■ **Activity**: Leaving out the pictures, reproduce each record exactly and in full.

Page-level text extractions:
........
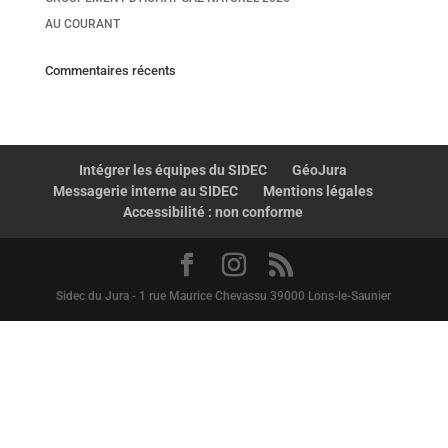
AU COURANT
Commentaires récents
Intégrer les équipes du SIDEC
GéoJura
Messagerie interne au SIDEC
Mentions légales
Accessibilité : non conforme
Sidec du Jura - 1 rue Maurice Chevassu 39000 Lons-le-Saunier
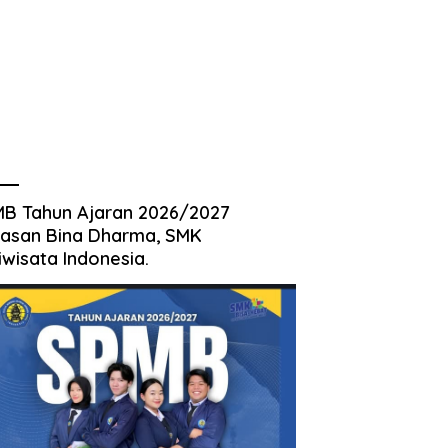
B Tahun Ajaran 2026/2027
asan Bina Dharma, SMK
iwisata Indonesia.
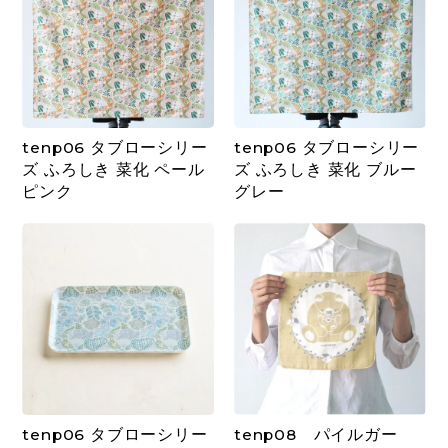
tenp06 タブローシリー
tenp06 タブローシリー
ズ ふろしき 菜化 ペール
ズ ふろしき 菜化 ブルー
ピンク
グレー
tenp06 タブローシリー
tenp08 パイルガー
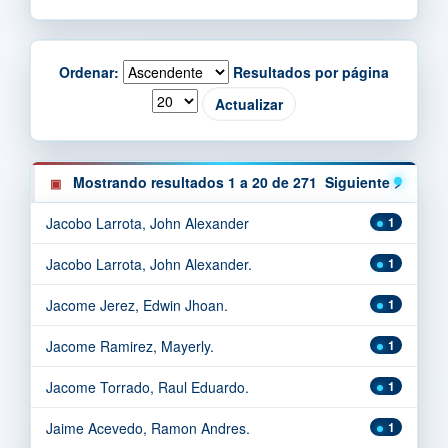
Ordenar:
Resultados por página
Mostrando resultados 1 a 20 de 271
Siguiente >
Jacobo Larrota, John Alexander
1
Jacobo Larrota, John Alexander.
1
Jacome Jerez, Edwin Jhoan.
1
Jacome Ramirez, Mayerly.
1
Jacome Torrado, Raul Eduardo.
1
Jaime Acevedo, Ramon Andres.
1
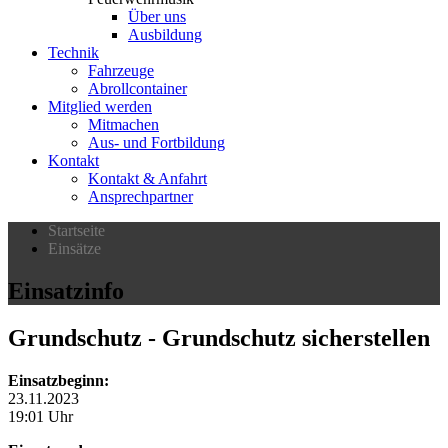
Über uns
Ausbildung
Technik
Fahrzeuge
Abrollcontainer
Mitglied werden
Mitmachen
Aus- und Fortbildung
Kontakt
Kontakt & Anfahrt
Ansprechpartner
Startseite
Einsätze
Einsatzinfo
Grundschutz
- Grundschutz sicherstellen
Einsatzbeginn:
23.11.2023
19:01 Uhr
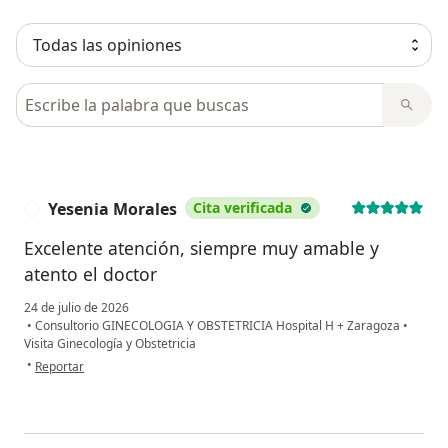
Busca en opiniones
Yesenia Morales
Cita verificada
Y
Excelente atención, siempre muy amable y
atento el doctor
24 de julio de 2026
•
Consultorio GINECOLOGIA Y OBSTETRICIA Hospital H + Zaragoza
•
Visita Ginecología y Obstetricia
en opinión del usuario Yesenia Morales
•
Reportar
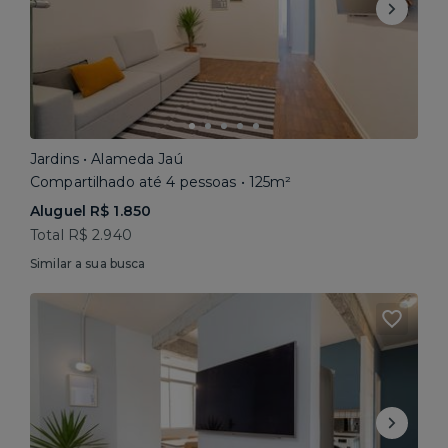
Jardins • Alameda Jaú
Compartilhado até 4 pessoas • 125m²
Aluguel R$ 1.850
Total R$ 2.940
Similar a sua busca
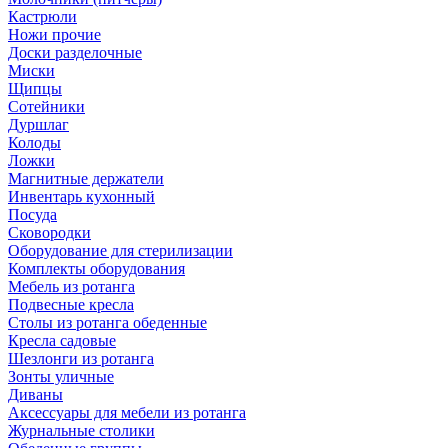
Кастрюли
Ножи прочие
Доски разделочные
Миски
Щипцы
Сотейники
Дуршлаг
Колоды
Ложки
Магнитные держатели
Инвентарь кухонный
Посуда
Сковородки
Оборудование для стерилизации
Комплекты оборудования
Мебель из ротанга
Подвесные кресла
Столы из ротанга обеденные
Кресла садовые
Шезлонги из ротанга
Зонты уличные
Диваны
Аксессуары для мебели из ротанга
Журнальные столики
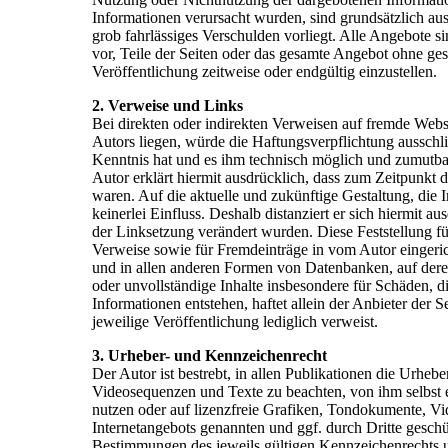
Informationen verursacht wurden, sind grundsätzlich aus
grob fahrlässiges Verschulden vorliegt. Alle Angebote si
vor, Teile der Seiten oder das gesamte Angebot ohne ge
Veröffentlichung zeitweise oder endgültig einzustellen.
2. Verweise und Links
Bei direkten oder indirekten Verweisen auf fremde Webs
Autors liegen, würde die Haftungsverpflichtung ausschlie
Kenntnis hat und es ihm technisch möglich und zumutbar
Autor erklärt hiermit ausdrücklich, dass zum Zeitpunkt d
waren. Auf die aktuelle und zukünftige Gestaltung, die I
keinerlei Einfluss. Deshalb distanziert er sich hiermit au
der Linksetzung verändert wurden. Diese Feststellung fü
Verweise sowie für Fremdeinträge in vom Autor eingeric
und in allen anderen Formen von Datenbanken, auf deren I
oder unvollständige Inhalte insbesondere für Schäden, 
Informationen entstehen, haftet allein der Anbieter der S
jeweilige Veröffentlichung lediglich verweist.
3. Urheber- und Kennzeichenrecht
Der Autor ist bestrebt, in allen Publikationen die Urhe
Videosequenzen und Texte zu beachten, von ihm selbst 
nutzen oder auf lizenzfreie Grafiken, Tondokumente, Vi
Internetangebots genannten und ggf. durch Dritte gesc
Bestimmungen des jeweils gültigen Kennzeichenrechts u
........
■ **Solution to this task**:
AU COURANT
Commentaires récents
Intégrer les équipes du SIDEC
GéoJura
Messagerie interne au SIDEC
Mentions légales
Accessibilité : non conforme
Sidec du Jura - 1 rue Maurice Chevassu 39000 Lons-le-Saunier
B Tahun Ajaran 2026/2027
asan Bina Dharma, SMK
iwisata Indonesia.
tenp06 タブローシリー
tenp06 タブローシリー
ズ ふろしき 菜化 ペール
ズ ふろしき 菜化 ブルー
ピンク
グレー
tenp06 タブローシリー
tenp08 パイルガー
Ordenar:
Resultados por página
Mostrando resultados 1 a 20 de 271
Siguiente >
Jacobo Larrota, John Alexander
1
Jacobo Larrota, John Alexander.
1
Jacome Jerez, Edwin Jhoan.
1
Jacome Ramirez, Mayerly.
1
Jacome Torrado, Raul Eduardo.
1
Jaime Acevedo, Ramon Andres.
1
Über uns
Ausbildung
Technik
Fahrzeuge
Abrollcontainer
Mitglied werden
Mitmachen
Aus- und Fortbildung
Kontakt
Kontakt & Anfahrt
Ansprechpartner
Startseite
Einsätze
Einsatzinfo
Grundschutz
- Grundschutz sicherstellen
Einsatzbeginn:
23.11.2023
19:01 Uhr
Busca en opiniones
Yesenia Morales
Cita verificada
Y
Excelente atención, siempre muy amable y
atento el doctor
24 de julio de 2026
•
Consultorio GINECOLOGIA Y OBSTETRICIA Hospital H + Zaragoza
•
Visita Ginecología y Obstetricia
en opinión del usuario Yesenia Morales
•
Reportar
Jardins • Alameda Jaú
Compartilhado até 4 pessoas • 125m²
Aluguel R$ 1.850
Total R$ 2.940
Similar a sua busca
Кастрюли
Ножи прочие
Доски разделочные
Миски
Щипцы
Сотейники
Дуршлаг
Колоды
Ложки
Магнитные держатели
Инвентарь кухонный
Посуда
Сковородки
Оборудование для стерилизации
Комплекты оборудования
Мебель из ротанга
Подвесные кресла
Столы из ротанга обеденные
Кресла садовые
Шезлонги из ротанга
Зонты уличные
Диваны
Аксессуары для мебели из ротанга
Журнальные столики
Informationen verursacht wurden, sind grundsätzlich aus
grob fahrlässiges Verschulden vorliegt. Alle Angebote si
vor, Teile der Seiten oder das gesamte Angebot ohne ge
Veröffentlichung zeitweise oder endgültig einzustellen.
2. Verweise und Links
Bei direkten oder indirekten Verweisen auf fremde Webs
Autors liegen, würde die Haftungsverpflichtung ausschlie
Kenntnis hat und es ihm technisch möglich und zumutbar
Autor erklärt hiermit ausdrücklich, dass zum Zeitpunkt d
waren. Auf die aktuelle und zukünftige Gestaltung, die I
keinerlei Einfluss. Deshalb distanziert er sich hiermit au
der Linksetzung verändert wurden. Diese Feststellung fü
Verweise sowie für Fremdeinträge in vom Autor eingeric
und in allen anderen Formen von Datenbanken, auf deren I
oder unvollständige Inhalte insbesondere für Schäden, 
Informationen entstehen, haftet allein der Anbieter der S
jeweilige Veröffentlichung lediglich verweist.
3. Urheber- und Kennzeichenrecht
Der Autor ist bestrebt, in allen Publikationen die Urhe
Videosequenzen und Texte zu beachten, von ihm selbst 
nutzen oder auf lizenzfreie Grafiken, Tondokumente, Vi
Internetangebots genannten und ggf. durch Dritte gesc
Bestimmungen des jeweils gültigen Kennzeichenrechts u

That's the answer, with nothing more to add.